▶ _Task directions_: Your answer should consist of the lines holding "Terça", copied from the material below.

▶ _Extracted data_:
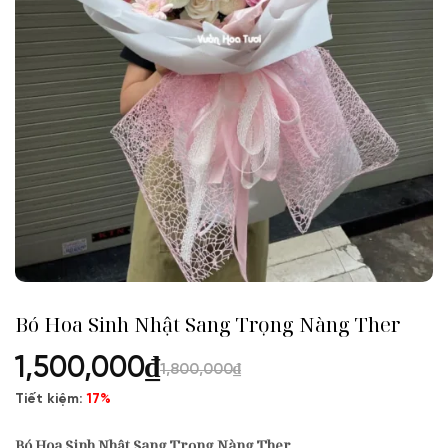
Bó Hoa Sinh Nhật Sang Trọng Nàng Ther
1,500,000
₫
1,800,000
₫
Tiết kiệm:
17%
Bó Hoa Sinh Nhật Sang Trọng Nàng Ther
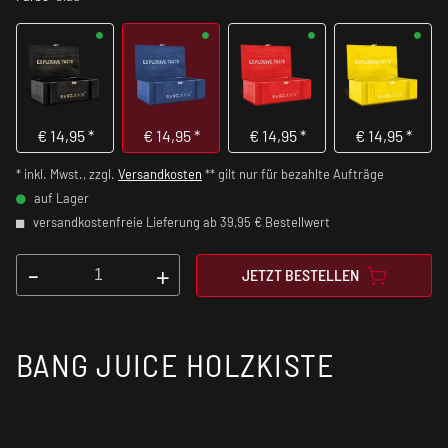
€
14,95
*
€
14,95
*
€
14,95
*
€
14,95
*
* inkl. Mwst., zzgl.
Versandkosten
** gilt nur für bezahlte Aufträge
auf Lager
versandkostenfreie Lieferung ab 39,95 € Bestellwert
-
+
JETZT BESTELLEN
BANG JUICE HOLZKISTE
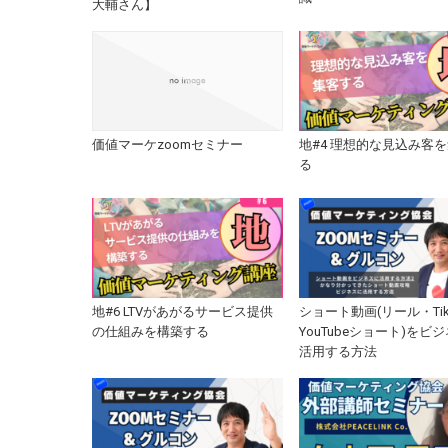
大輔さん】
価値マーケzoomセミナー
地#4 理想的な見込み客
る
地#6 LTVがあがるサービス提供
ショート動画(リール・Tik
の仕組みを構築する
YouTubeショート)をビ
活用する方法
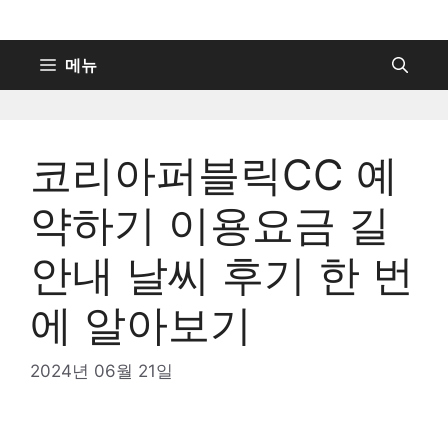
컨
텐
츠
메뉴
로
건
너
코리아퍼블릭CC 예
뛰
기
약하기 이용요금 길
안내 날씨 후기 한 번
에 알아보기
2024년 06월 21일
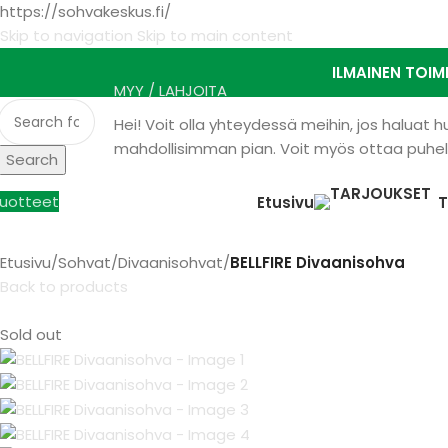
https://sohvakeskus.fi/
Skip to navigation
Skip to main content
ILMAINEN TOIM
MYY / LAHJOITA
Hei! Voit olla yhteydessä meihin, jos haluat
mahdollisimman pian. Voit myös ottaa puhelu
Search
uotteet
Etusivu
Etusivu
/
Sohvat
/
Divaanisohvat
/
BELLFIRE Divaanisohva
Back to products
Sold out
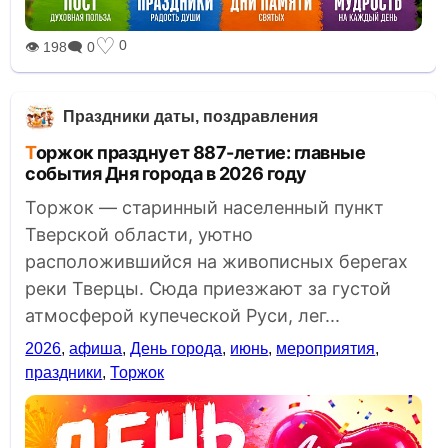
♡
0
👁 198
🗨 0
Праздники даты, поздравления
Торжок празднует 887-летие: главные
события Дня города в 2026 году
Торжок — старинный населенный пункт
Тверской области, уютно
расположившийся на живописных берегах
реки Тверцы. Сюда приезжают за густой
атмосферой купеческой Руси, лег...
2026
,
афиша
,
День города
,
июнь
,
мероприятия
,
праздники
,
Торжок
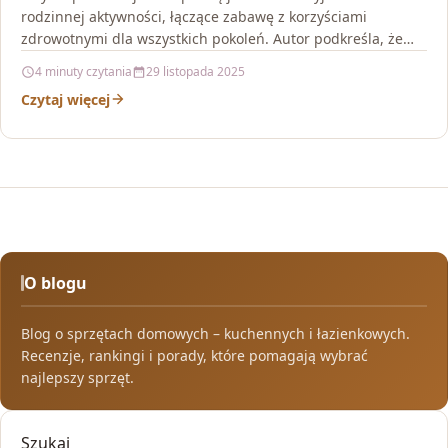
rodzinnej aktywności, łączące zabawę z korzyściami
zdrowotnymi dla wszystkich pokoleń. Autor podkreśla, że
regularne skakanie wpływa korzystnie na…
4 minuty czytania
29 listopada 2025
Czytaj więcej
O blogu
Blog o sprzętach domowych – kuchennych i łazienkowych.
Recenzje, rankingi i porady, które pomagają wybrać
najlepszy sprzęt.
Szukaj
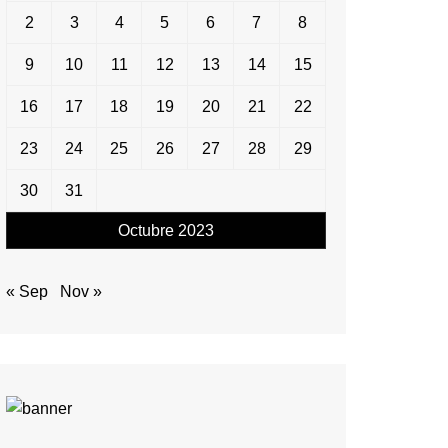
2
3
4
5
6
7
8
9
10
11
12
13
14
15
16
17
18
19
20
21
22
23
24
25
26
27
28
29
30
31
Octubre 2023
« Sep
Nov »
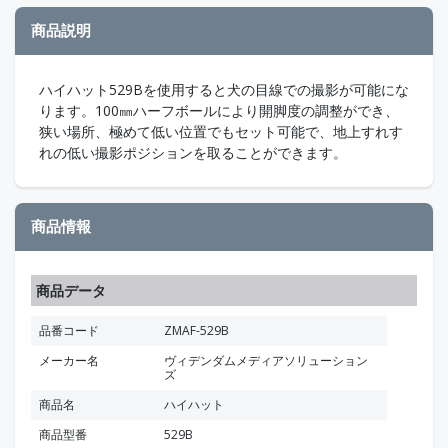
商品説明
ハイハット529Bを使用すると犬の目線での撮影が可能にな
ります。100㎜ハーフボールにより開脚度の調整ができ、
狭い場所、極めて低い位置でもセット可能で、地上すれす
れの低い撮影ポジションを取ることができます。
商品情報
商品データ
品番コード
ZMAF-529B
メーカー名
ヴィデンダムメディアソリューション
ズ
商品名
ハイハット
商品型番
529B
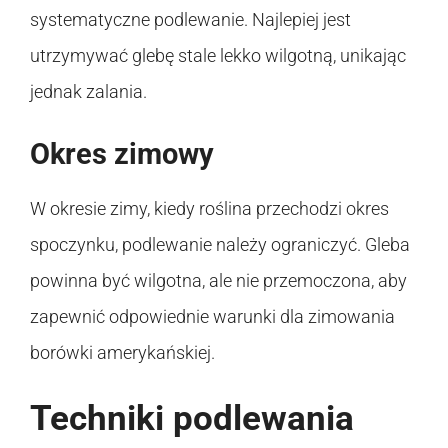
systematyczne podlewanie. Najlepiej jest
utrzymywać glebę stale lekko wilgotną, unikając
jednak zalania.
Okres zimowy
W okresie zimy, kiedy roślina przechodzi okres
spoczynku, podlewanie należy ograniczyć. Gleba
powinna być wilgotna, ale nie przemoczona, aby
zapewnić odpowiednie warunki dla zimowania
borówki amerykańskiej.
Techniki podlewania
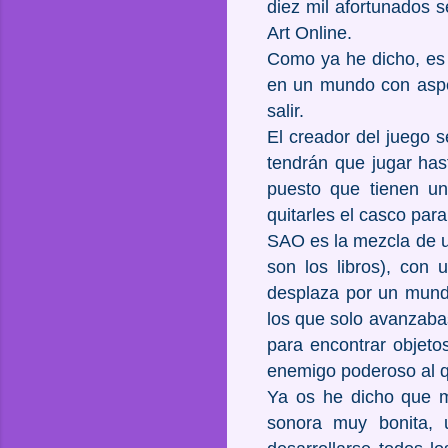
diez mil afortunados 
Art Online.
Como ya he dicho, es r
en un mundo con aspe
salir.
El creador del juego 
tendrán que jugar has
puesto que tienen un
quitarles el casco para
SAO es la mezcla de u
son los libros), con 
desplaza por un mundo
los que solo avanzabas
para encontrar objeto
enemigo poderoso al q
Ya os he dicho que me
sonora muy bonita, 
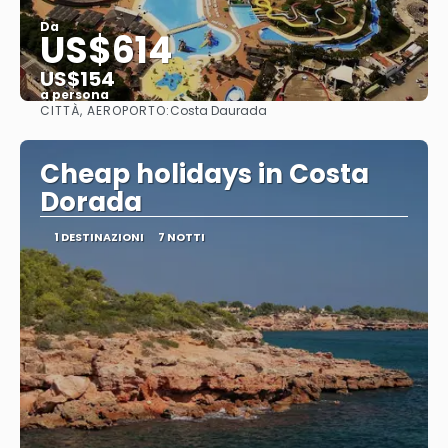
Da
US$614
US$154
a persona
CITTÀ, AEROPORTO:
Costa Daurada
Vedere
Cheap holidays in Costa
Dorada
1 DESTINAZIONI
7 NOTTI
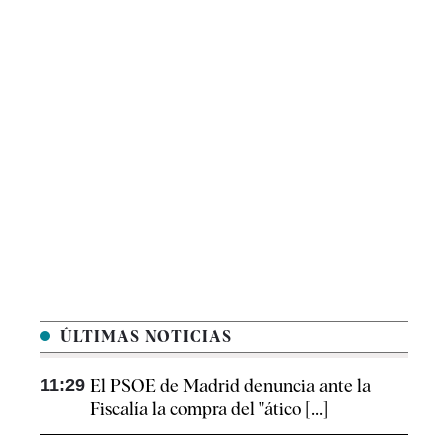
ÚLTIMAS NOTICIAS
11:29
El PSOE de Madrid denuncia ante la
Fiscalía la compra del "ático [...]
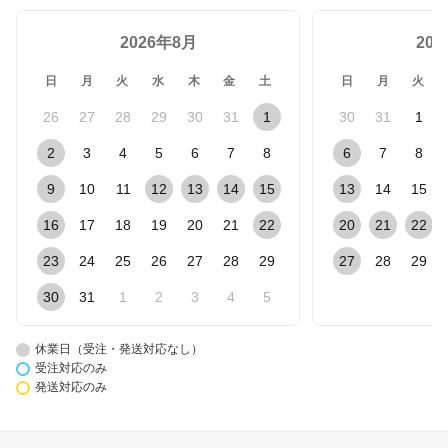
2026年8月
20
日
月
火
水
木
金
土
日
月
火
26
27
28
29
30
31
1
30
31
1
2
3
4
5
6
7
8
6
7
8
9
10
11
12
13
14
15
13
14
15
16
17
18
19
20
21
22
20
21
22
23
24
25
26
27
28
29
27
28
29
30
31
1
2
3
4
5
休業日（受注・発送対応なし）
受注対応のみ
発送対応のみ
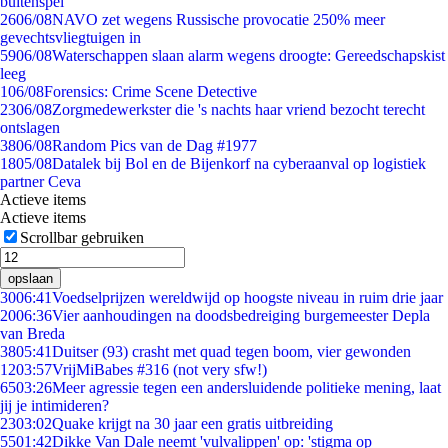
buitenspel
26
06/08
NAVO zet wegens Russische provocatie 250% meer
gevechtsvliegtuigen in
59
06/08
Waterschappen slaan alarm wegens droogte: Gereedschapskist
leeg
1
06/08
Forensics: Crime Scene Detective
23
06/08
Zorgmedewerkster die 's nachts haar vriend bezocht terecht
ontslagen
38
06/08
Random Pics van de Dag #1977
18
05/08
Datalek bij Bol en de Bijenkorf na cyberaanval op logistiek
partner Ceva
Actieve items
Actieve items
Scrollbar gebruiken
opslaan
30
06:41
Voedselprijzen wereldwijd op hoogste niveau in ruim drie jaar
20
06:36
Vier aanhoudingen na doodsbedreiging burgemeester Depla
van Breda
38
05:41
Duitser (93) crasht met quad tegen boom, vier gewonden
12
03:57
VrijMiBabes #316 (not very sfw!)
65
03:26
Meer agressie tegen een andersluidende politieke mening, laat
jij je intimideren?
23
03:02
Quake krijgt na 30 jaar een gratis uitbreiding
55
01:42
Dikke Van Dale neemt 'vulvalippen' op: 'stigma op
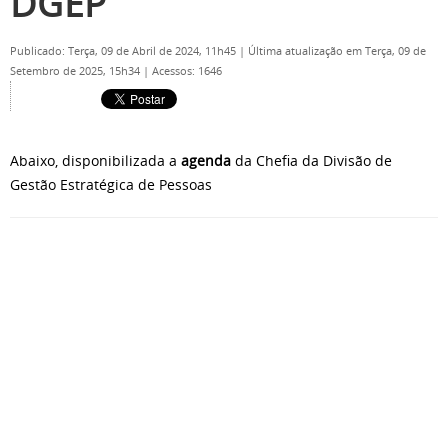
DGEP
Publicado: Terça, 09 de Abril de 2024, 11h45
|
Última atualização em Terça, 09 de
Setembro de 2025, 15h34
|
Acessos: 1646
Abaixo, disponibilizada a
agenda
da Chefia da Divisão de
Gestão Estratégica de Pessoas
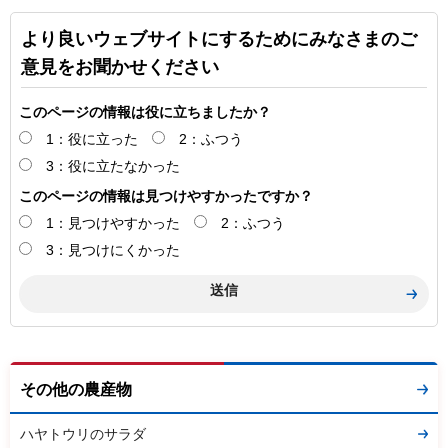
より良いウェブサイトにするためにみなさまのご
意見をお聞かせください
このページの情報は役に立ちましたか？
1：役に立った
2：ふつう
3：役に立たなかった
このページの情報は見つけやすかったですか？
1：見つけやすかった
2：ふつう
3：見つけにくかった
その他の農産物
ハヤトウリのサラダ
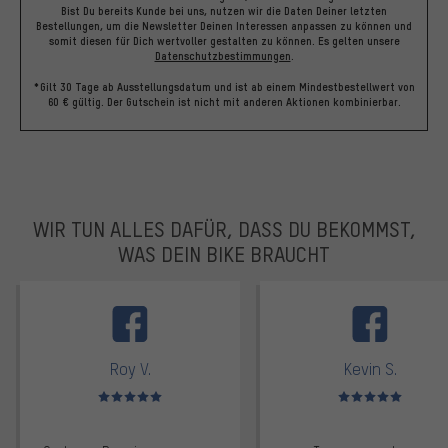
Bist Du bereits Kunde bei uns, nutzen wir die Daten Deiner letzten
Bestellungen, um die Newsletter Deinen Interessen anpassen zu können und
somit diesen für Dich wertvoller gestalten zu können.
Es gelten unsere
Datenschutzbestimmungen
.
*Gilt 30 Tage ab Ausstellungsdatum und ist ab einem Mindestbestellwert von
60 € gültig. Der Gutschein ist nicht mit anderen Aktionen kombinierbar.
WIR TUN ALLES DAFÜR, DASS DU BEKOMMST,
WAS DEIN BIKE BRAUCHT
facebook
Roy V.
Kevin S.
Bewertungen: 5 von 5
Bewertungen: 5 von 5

▶ _Written response_:
Publicado: Terça, 09 de Abril de 2024, 11h45
Última atualização em Terça, 09 de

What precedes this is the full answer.